##### Records #####

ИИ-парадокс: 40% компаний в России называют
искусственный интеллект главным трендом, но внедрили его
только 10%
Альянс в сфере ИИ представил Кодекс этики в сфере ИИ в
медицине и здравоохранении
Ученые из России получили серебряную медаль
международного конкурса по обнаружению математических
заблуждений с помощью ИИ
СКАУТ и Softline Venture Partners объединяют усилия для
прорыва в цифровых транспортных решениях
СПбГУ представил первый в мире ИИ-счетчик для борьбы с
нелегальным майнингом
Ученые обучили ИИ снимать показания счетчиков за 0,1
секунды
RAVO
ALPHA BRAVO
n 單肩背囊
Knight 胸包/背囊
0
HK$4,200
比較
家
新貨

#####

Directions for this task:
In full and without change, transcribe every line of the records above.

Exercise result:
ИИ-парадокс: 40% компаний в России называют
искусственный интеллект главным трендом, но внедрили его
только 10%
Альянс в сфере ИИ представил Кодекс этики в сфере ИИ в
медицине и здравоохранении
Ученые из России получили серебряную медаль
международного конкурса по обнаружению математических
заблуждений с помощью ИИ
СКАУТ и Softline Venture Partners объединяют усилия для
прорыва в цифровых транспортных решениях
СПбГУ представил первый в мире ИИ-счетчик для борьбы с
нелегальным майнингом
Ученые обучили ИИ снимать показания счетчиков за 0,1
секунды
RAVO
ALPHA BRAVO
n 單肩背囊
Knight 胸包/背囊
0
HK$4,200
比較
家
新貨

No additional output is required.